**Excerpted records**:
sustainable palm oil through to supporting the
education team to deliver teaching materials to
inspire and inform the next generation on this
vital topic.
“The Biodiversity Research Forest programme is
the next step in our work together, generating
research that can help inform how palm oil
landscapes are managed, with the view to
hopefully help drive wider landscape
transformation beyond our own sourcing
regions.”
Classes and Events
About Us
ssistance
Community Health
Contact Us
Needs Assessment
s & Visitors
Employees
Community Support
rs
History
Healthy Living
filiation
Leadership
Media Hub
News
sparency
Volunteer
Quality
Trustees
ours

---

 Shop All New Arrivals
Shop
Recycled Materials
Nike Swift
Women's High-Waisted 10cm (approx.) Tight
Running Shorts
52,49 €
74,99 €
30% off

==

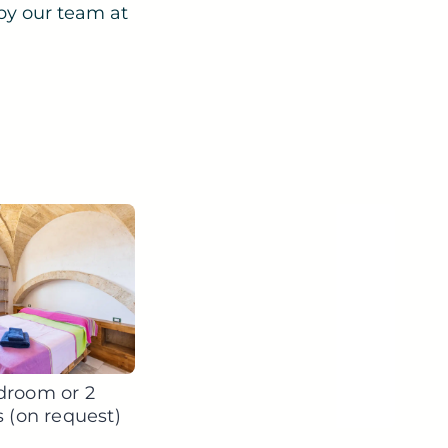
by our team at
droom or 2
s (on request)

**Exercise**:
From the material above, copy every line that has the word "Community" in it.

**The completed task**:
Community Health
Community Support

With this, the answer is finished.